On Tue, Jan 30, 2024 at 02:09:34PM +0000, Mark Brown wrote:
> On Tue, Jan 30, 2024 at 11:51:07AM +0000, Will Deacon wrote:
> > On Fri, Jan 19, 2024 at 12:29:13PM +0000, Mark Brown wrote:
> 
> > > -	if (test_thread_flag(TIF_SVE))
> > > +	if (current->thread.fp_type == FP_STATE_SVE)
> > >  		sve_to_fpsimd(current);
> > >  }
> 
> > I don't think this hunk applies on -rc2 ^^.
> 
> Hrm, git seemed to figure out a rebase with no intervention - I've
> thrown it at my CI and will resend assuming no changes from the rest of
> the discussion.
> 
> > > -		if (add_all || test_thread_flag(TIF_SVE) ||
> > > +		if (add_all || current->thread.fp_type == FP_STATE_SVE ||
> > >  		    thread_sm_enabled(&current->thread)) {
> > >  			int vl = max(sve_max_vl(), sme_max_vl());
> 
> > I think this code is preemptible, so I'm struggling to understand what
> > happens if the fp_type changes under our feet as a result of a context
> > switch.
> 
> We are relying here on having forced a flush of the floating point
> register state prior to this code running, simple preemption won't
> change the state from what was already saved.  The same consideration
> also applies to the check for streaming mode here.
> 
> That said if this is preempted ptrace *could* come in and rewrite the
> data or at worst change the vector length (which could leave us with
> sve_state deallocated or a different size, possibly while we're in the
> middle of accessing it).  This could also happen with the existing check
> for TIF_SVE so I don't think there's anything new here - AFAICT this has
> always been an issue with the vector code, unless I'm missing some
> bigger thing which excludes ptrace.  I think any change that's needed
> there won't overlap with this one, I'm looking.

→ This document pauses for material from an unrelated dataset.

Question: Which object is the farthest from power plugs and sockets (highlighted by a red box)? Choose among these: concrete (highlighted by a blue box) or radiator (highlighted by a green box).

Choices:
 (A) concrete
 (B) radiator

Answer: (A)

I'm pretty sure that terrible things will happen treewide if ptrace can
ever access or manipulate the internal state of a _running_ task.

I think the logic is that any ptrace call that can access or manipulate
the state of a task is gated on the task being ptrace-stopped.  Once we
have committed to deliveing a signal, we have obviously run past the
opportunity to stop (and hence be ptraced) on that signal.

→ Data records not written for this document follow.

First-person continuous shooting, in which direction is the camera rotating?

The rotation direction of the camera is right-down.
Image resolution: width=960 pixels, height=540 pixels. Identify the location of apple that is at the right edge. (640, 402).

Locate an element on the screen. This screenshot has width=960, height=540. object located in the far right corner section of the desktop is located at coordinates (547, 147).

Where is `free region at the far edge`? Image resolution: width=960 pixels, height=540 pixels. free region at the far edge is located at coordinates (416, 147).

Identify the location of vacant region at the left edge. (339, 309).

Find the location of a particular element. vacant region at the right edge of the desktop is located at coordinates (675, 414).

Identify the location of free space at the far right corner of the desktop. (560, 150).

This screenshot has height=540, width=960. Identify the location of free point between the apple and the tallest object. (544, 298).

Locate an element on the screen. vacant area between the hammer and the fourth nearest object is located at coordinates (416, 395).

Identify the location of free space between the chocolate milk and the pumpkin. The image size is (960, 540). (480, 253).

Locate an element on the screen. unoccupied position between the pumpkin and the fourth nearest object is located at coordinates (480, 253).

Cases where a multiple signals are delivered before acutally reaching
userspace might want some thought.

I haven't tracked down the smokeproof gun in the code yet, though.


>From memory, I think that the above forced flush was there to protect
against the context switch code rather than ptrace, and guarantees that
any change that ctxsw _might_ spontaneously make to the task state has
already been done and dusted before we do the actual signal delivery.
This may be a red herring so far as ptrace hazards are concerned.